Dia membandingkan fakta pertemuan itu dengan rumor pengarahan dukungan politik ke kubu Prabowo-Hatta oleh Kopral Satu (Tamtama) yang disebut-sebut sebagai Bintara Pembina Desa (Babinsa) TNI AD.
Isu Babinsa berawal dari pengakuan seorang warga ke
Kompas.Com. Namun pemberitaan itu mendapat bantahan dari Panglima TNI dan Badan Pengawas Pemilu (Bawaslu), dan sampai sekarang tidak ada bukti bahwa terjadi pengerahan dukungan oleh Babinsa.
"Lihat kelakuan mereka. Percakapan Mr. X dengan Kopral Satu (katanya Babinsa). Ribut satu negara," ujar Fahri Hamzah lewat akun twitter @Fahrihamzah
"Tapi, pertemuan tiga pihak sebelum debat (capres-cawapres), tim hukum PDIP, Komisioner KPU, jenderal Polri bintang tiga, senyap tak ada berita," terangnya.
Menurut dia, hal ini terjadi karena dalam situasi "peperangan" ini yang memegang kendali adalah yang memiliki sumber daya alias uang yang banyak.

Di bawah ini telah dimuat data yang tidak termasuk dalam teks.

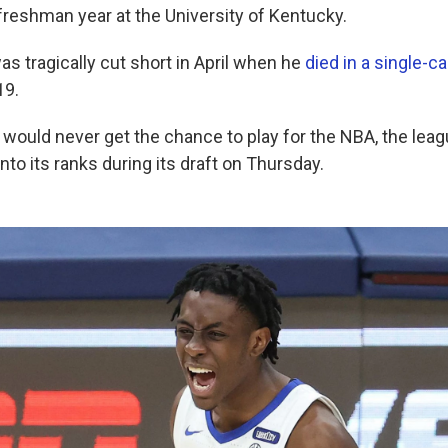
freshman year at the University of Kentucky.
as tragically cut short in April when he
died in a single-c
19.
would never get the chance to play for the NBA, the leagu
to its ranks during its draft on Thursday.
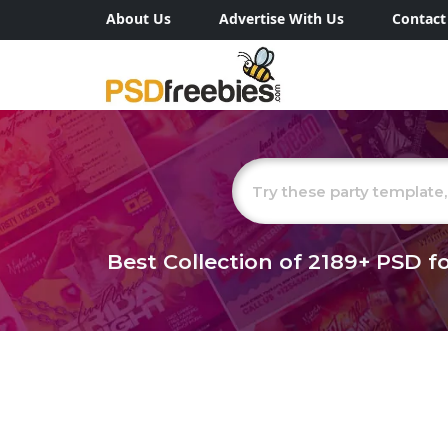
About Us
Advertise With Us
Contact
Best Collection of
2189+
PSD fo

"Sampai sekarang, kopral baru yang baru pindah ke Jakarta dan bercakap dalam senyap itu telah dihukum. Kopral satu dihukum atas pengakuan sepihak Mr. X yang disiarkan ke seluruh nusantara," tulisnya.
Fahri menyinggung ketidakadilan dalam kedua kasus di atas. Memang, mungkin saja sang kopral keliru karena berkomunikasi soal politik yang sensitif sehingga dihukum. Tapi tetap saja dia cuma kopral satu, bawahan yang tidak paham dan tidak punya pengaruh. Tapi bagaimana dengan pertemuan Trimedya, Budi Gunawan dan Hadar Gumay?

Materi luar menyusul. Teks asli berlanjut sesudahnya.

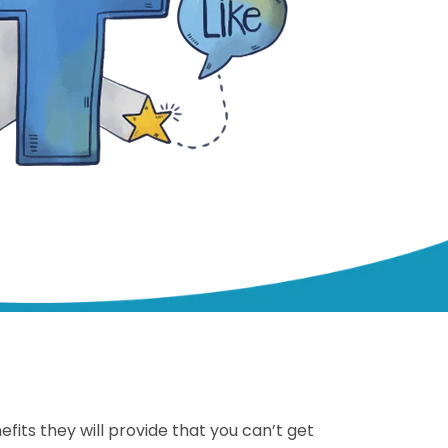
ts they will provide that you can’t get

"Tapi jenderal polisi bintang tiga bukan jabatan biasa. Merekalah yang berpolitik. Pasti tak akan ada hukuman baginya. Padahal ketiganya juga pejabat negara, makan gaji APBN," tegasnya.
"Yang kita tonton ini adalah permainan, bukan aturan yang ditegakkan. Media tidak berpihak pada hukum hari-hari ini," tambahnya.